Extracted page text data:
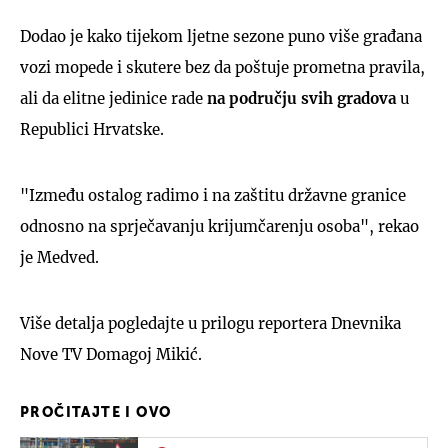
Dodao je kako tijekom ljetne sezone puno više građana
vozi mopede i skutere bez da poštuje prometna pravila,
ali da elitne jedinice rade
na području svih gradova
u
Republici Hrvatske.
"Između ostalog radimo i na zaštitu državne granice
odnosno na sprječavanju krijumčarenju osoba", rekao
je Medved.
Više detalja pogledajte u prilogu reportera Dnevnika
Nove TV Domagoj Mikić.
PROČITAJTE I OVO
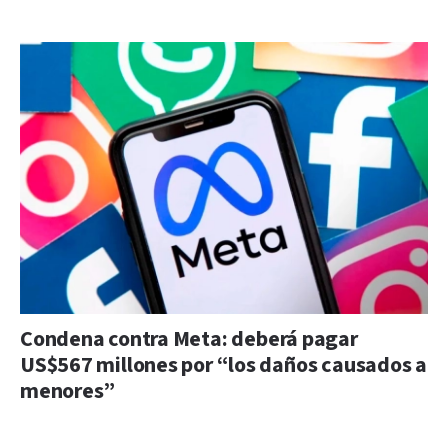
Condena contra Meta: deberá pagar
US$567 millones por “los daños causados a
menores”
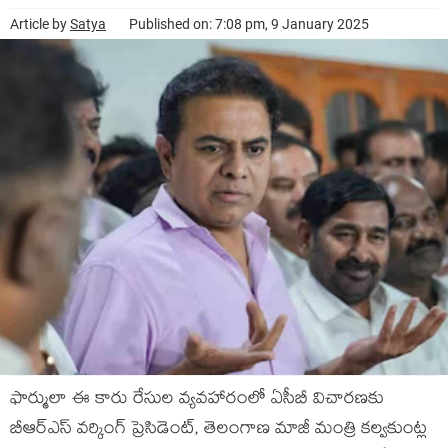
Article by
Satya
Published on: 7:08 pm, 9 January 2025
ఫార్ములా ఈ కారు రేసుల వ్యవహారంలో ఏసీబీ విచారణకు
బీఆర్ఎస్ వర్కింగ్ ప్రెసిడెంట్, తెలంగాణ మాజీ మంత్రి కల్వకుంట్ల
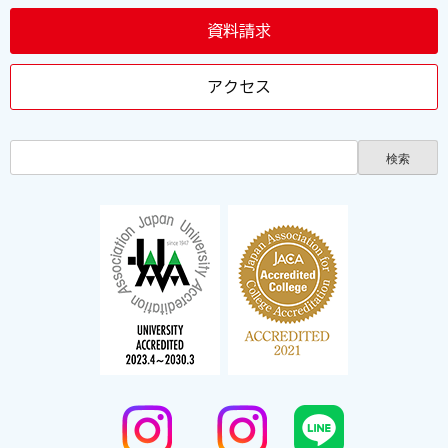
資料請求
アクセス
==
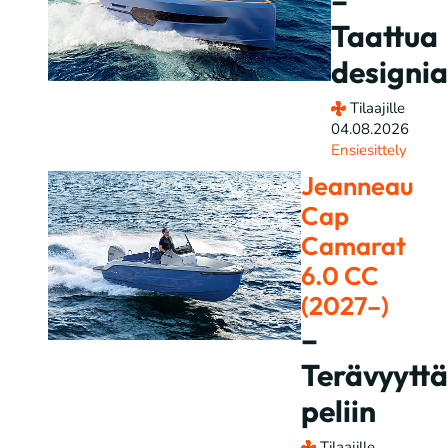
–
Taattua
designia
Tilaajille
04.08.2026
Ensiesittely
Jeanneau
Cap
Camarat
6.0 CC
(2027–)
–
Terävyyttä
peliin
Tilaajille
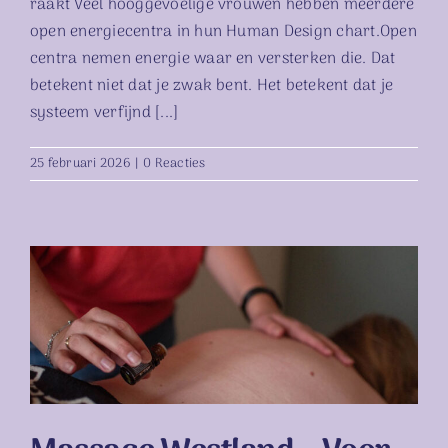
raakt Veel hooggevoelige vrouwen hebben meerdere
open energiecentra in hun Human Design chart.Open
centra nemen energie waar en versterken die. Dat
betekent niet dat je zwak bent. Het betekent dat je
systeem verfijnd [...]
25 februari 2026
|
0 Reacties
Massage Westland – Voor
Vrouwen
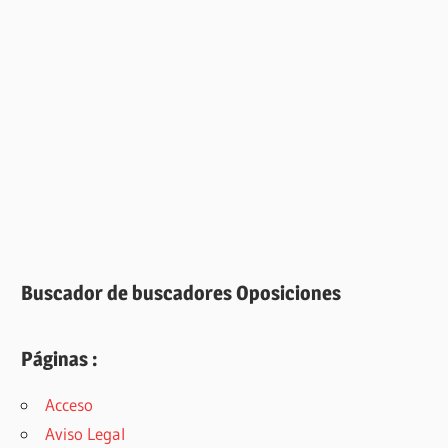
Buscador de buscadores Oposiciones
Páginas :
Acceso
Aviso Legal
--
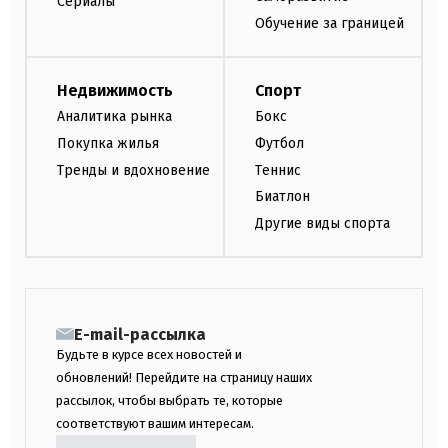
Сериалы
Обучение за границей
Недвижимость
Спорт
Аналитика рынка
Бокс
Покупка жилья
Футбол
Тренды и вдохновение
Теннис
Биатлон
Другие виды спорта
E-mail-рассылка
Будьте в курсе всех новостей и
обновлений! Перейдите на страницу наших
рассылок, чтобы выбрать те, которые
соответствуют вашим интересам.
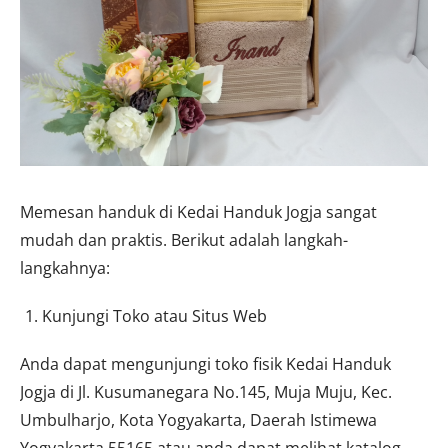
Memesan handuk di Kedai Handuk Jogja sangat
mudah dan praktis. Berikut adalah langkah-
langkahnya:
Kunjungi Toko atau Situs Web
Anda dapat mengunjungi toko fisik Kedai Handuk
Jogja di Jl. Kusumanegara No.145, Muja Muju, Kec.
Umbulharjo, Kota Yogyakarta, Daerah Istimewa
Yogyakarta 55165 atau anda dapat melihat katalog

§ EXERCISE PROMPT: Search the data for the string "Kedai". List each line that has it.

§ YOUR SOLUTION:
Memesan handuk di Kedai Handuk Jogja sangat
Anda dapat mengunjungi toko fisik Kedai Handuk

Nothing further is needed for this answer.